Given that you're heading back to grad school, this could conceivably come up again. ;)

"In combat one should be very suspicious of painless moral choices. When you are confronted with a seemingly painless moral choice, the odds are that you haven't looked deeply enough." ~ Karl Marlantes

JustPlainDave January 31, 2012 - 11:12am

...begins in the first grade. As juniors in high school fully 90% cannot speak English. They can read. They cannot speak. Because most of the teachers are experts in English grammar one would expect the students to learn; but because most Thai teachers themselves can't pronounce or speak English, the students only learn grammar and the quality of that is questionable.
Grammar is the focus because of the lack of speaking ability; so the government hires native English speakers to teach listening and speaking only, no grammar. But after 9 years of grammar lessons, that is a daunting task.
My point is this; not discounting the value of grammar, but, students would be far better off learning speaking and listening for the first 9 years. My value as a native speaker is in the fact that in my very speaking are grammar lessons. Listening to the sentence structure of the one speaking.
Here in LOS this isn't even a debate any more; it's just so obvious the system has failed.
The biggest problem implementing a solution is the shortage of qualified Thai and native English speakers.

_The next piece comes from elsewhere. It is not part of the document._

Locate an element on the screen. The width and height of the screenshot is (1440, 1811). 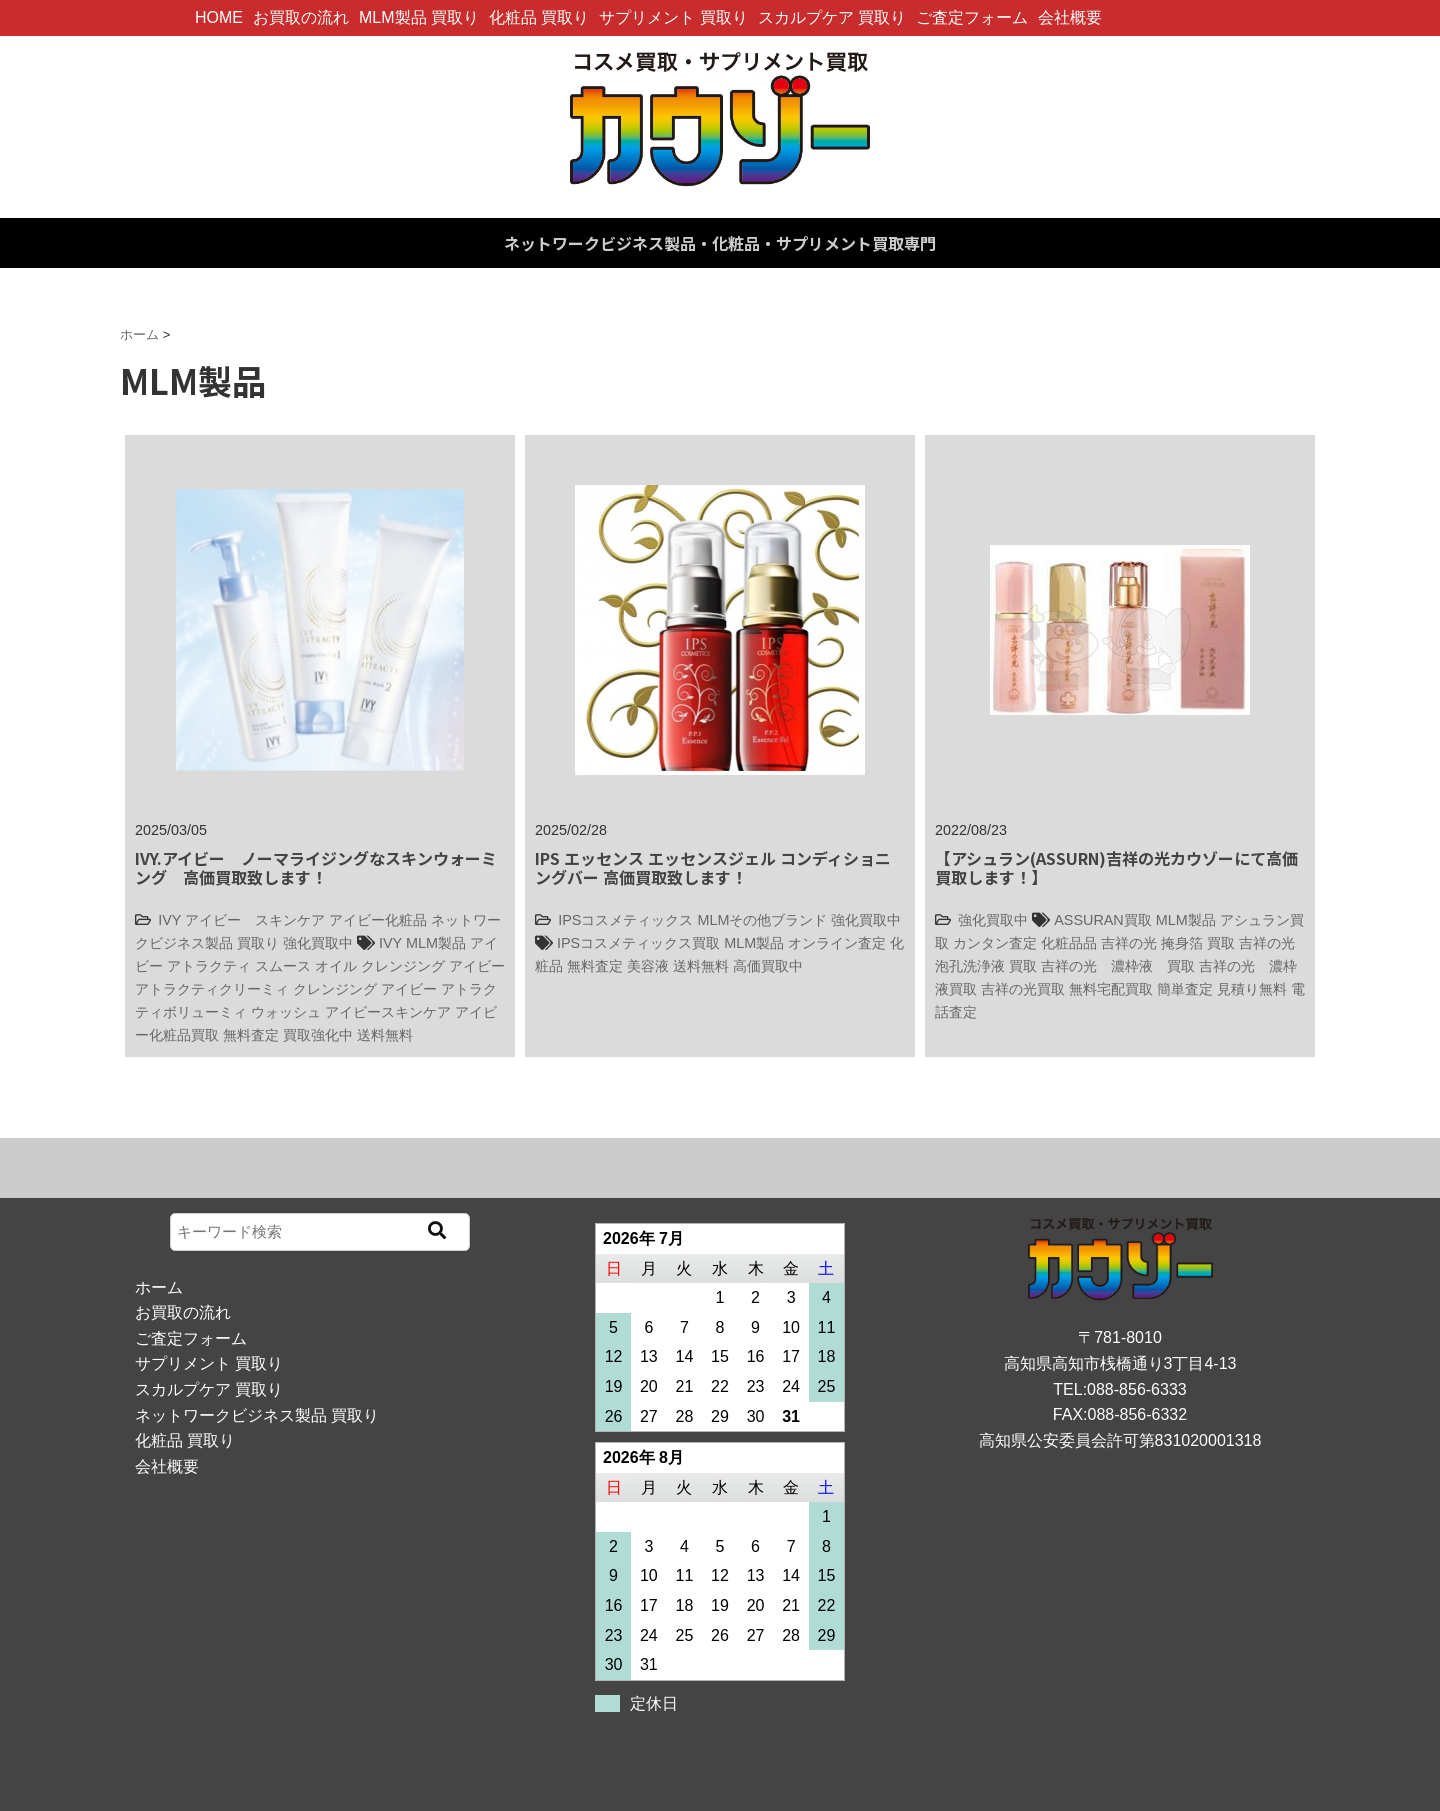 MLM製品 is located at coordinates (436, 943).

Find out just what any people will quietly submit to and you have found out the exact measure of injustice and wrong which will be imposed upon them,and these will continue till they are resisted with either words or blows,or with both~FDouglas

Celsius 233 January 31, 2012 - 12:33am

Grammar can be learned without being specifically taught, since it's implicit in a language. However, to learn it requires really mastering the language, particularly the exceptions that are part of any tongue (and some are not learned by all native speakers). To me, grammar is the easiest part to learn and I can't understand why it's such a big deal.

I learned some Japanese simply by living there 2+ years. Not to talk philosophy but enough to travel with - food, lodging, transportation.

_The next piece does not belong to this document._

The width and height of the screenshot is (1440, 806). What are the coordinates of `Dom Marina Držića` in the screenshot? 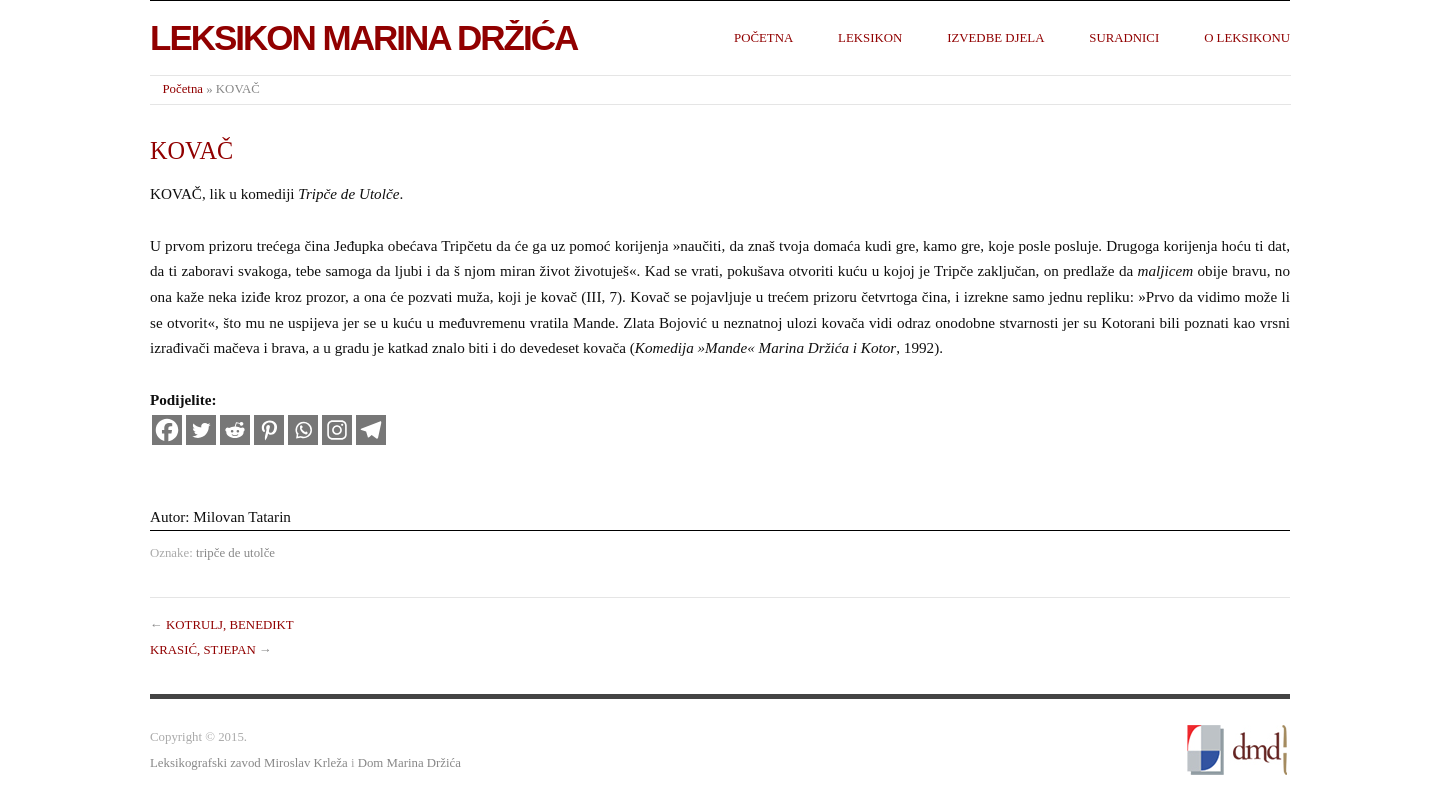 It's located at (409, 763).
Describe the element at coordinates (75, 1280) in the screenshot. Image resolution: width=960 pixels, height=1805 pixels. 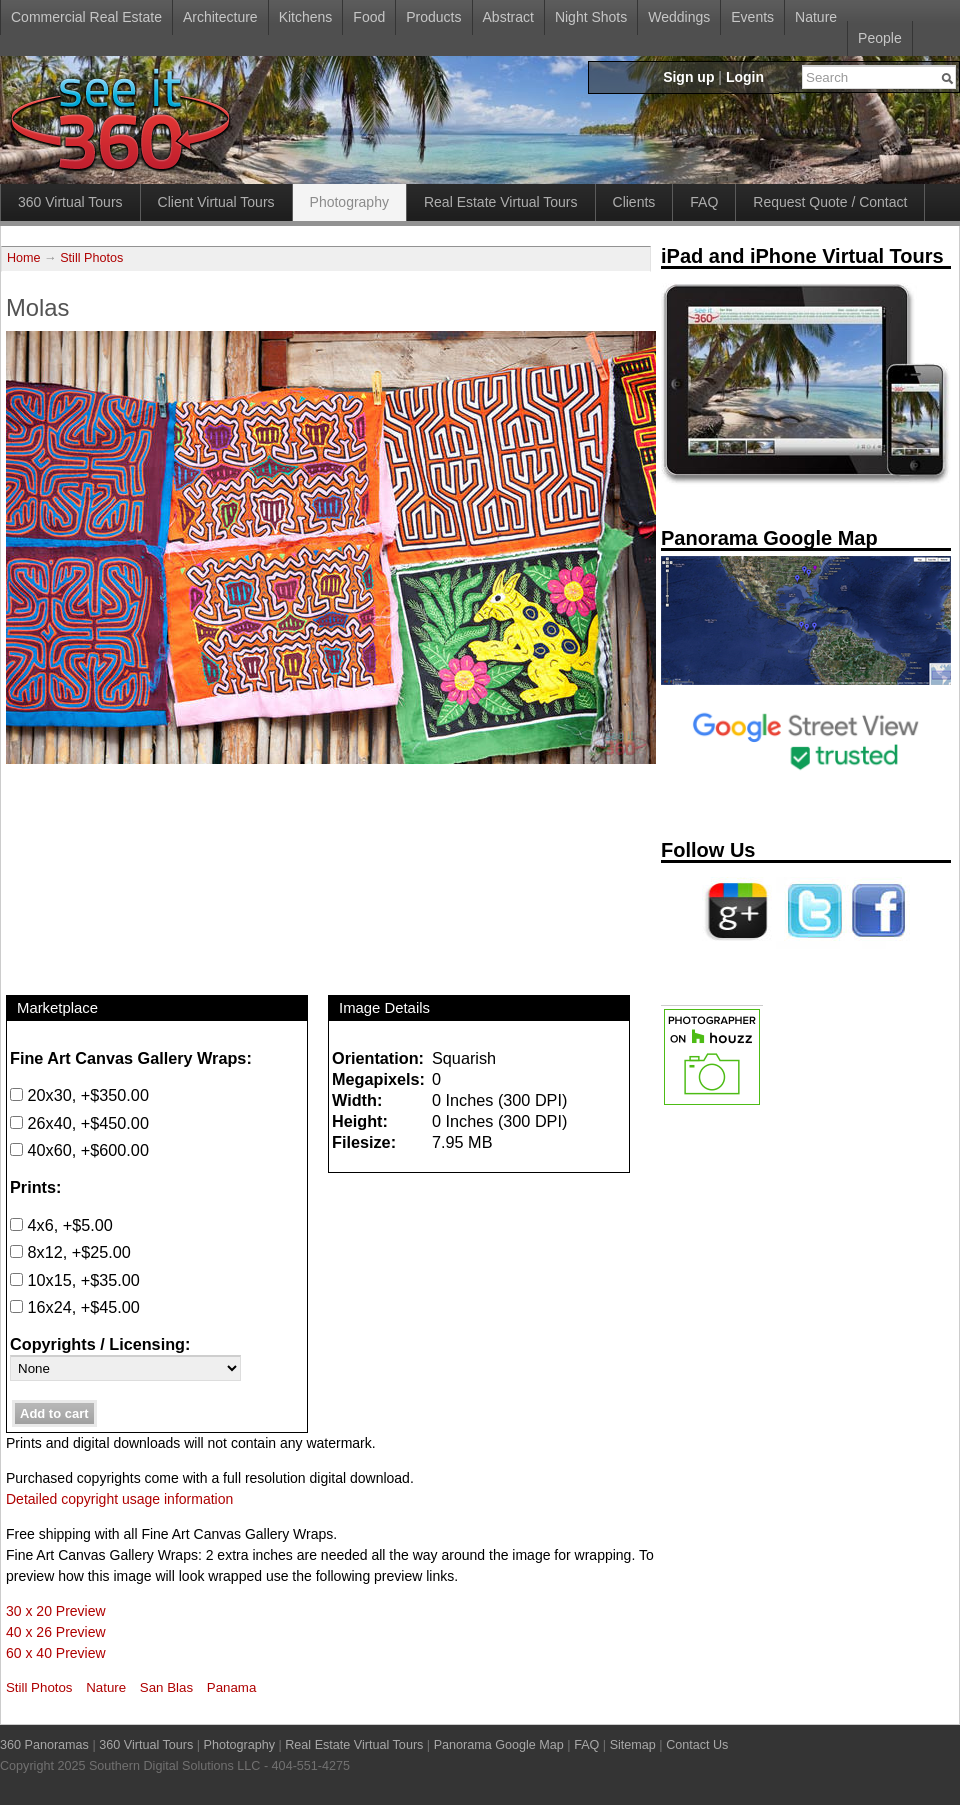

I studied Chinese for a 3 quarters, 1 hour/day 5 days/week, cannot read more than a few characters, cannot understand it and refuse to make a fool of myself trying to speak it.

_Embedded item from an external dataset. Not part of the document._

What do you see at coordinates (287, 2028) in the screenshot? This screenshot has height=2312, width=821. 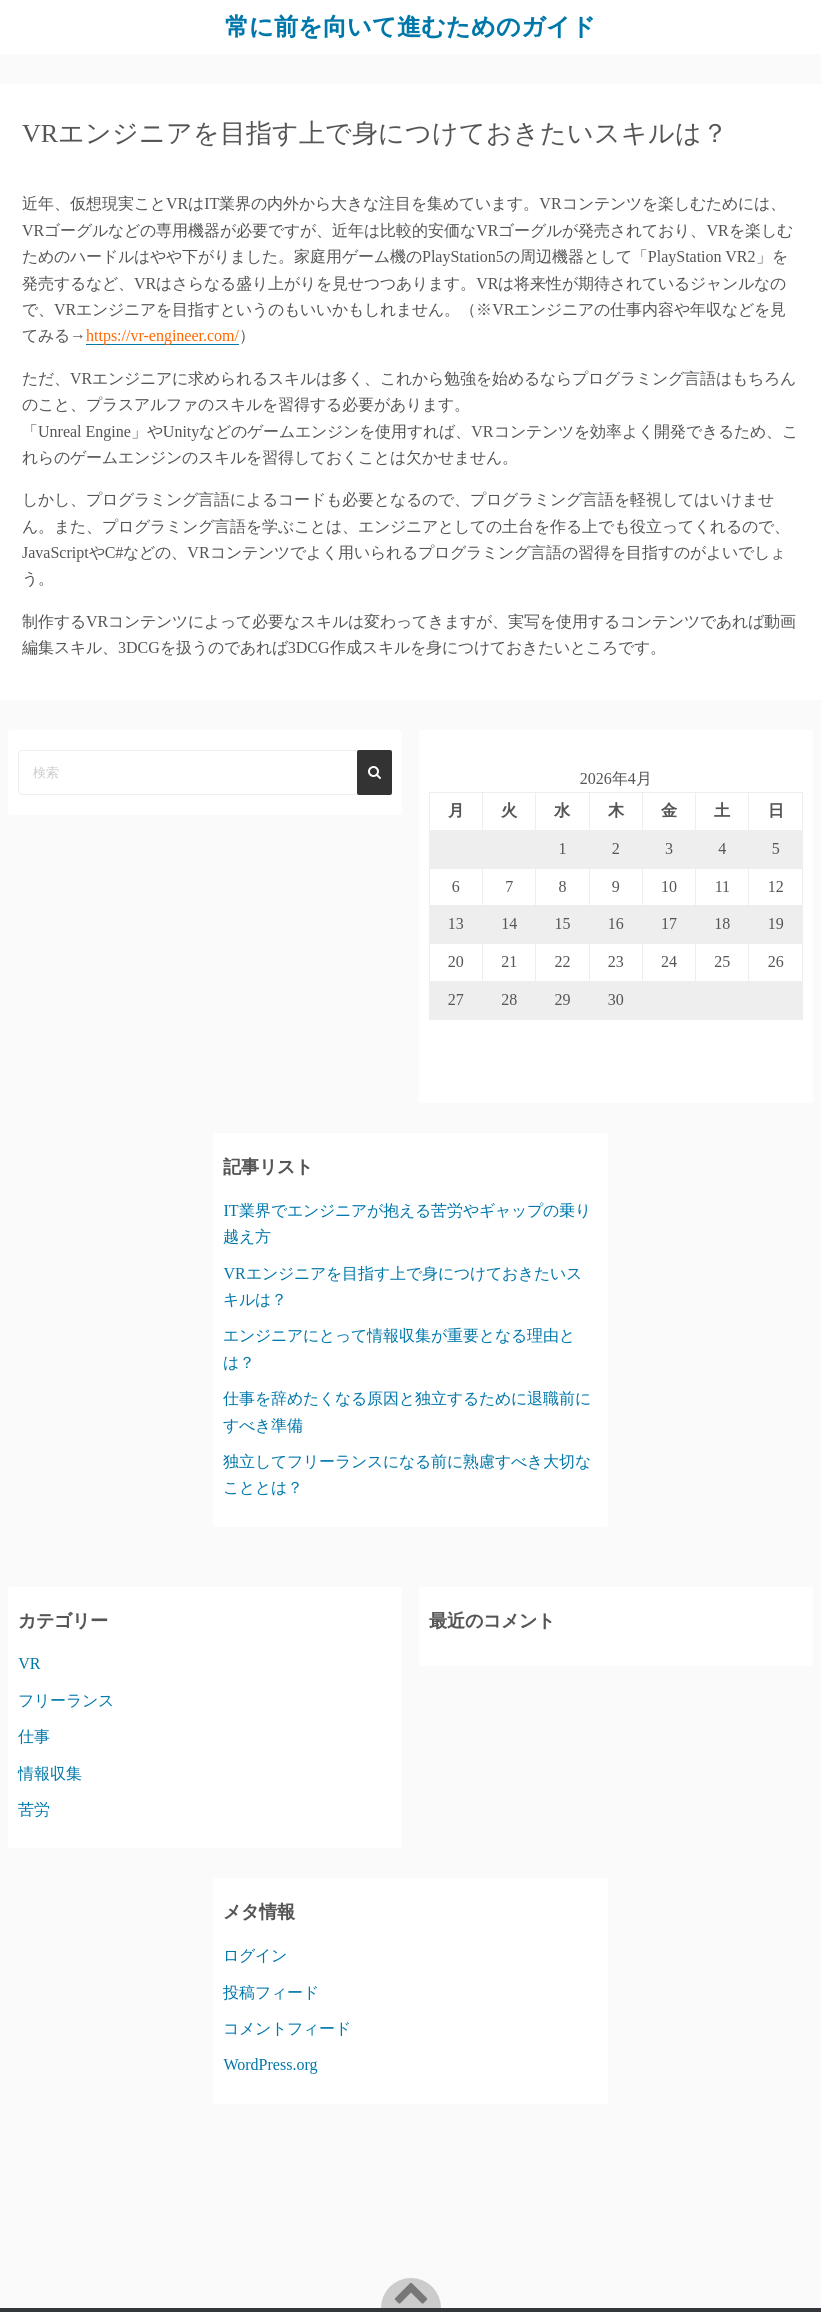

I learned some German by taking a 1-year college course in 1 quarter instead of over 3 quarters - 3 hours/day 5 days/week. I read German poetry and straightforward prose and could travel on it.

I learned Russian at the Army Language School, 8 hours/day, 5 days/week for 6 months - and about 50% of my off-hour time. The military has no time, patience or inclination to deal with theory or fads - they go with what works. They taught, I learned.
A typical day started with a hour or so reviewing the previous day's lesson, followed by today's new bit of grammar, then drill, then variations/exceptions, practice and dictation.
The grammar process might be:
Singular Masculine nouns in Nominative case.
Singular Feminine nouns in Nominative case.
Singular Neuter nouns in Nominative case.
...
Plural Neuter nouns in Instrumental case.
...
Imperfect verbs, past tense, feminine subject.
...
Irregular perfect verbs....etc
etc
etc.

Each day a new aspect of grammar, each day drilling in that new lesson.

While our training was to enable us to understand Russian, they felt the ability to speak it was a big help. They gave us books containing stories in pictures, without any dialog. We had to compose the dialog to match the stories.
That was the best practice method I've come across, since we had to have sufficient vocabulary and use correct grammar. Some students described the stories very simply: "The soldier sees the planes". Some composed more elaborately: "The solder watching the bomber squadron flying overhead is wondering if they are going to land at the local airbase".

The grammar is still with me, along with the accent. Within my limited [military] vocabulary, I'm as fluent as I was 50 years ago.

Bottom line:
Intensive training - immersion programs are much more effective. Grammar taught as an abstraction probably bores students but grammar made a part of dialog simply becomes automatic.

It is worth remembering that the Founding Fathers were all traitors.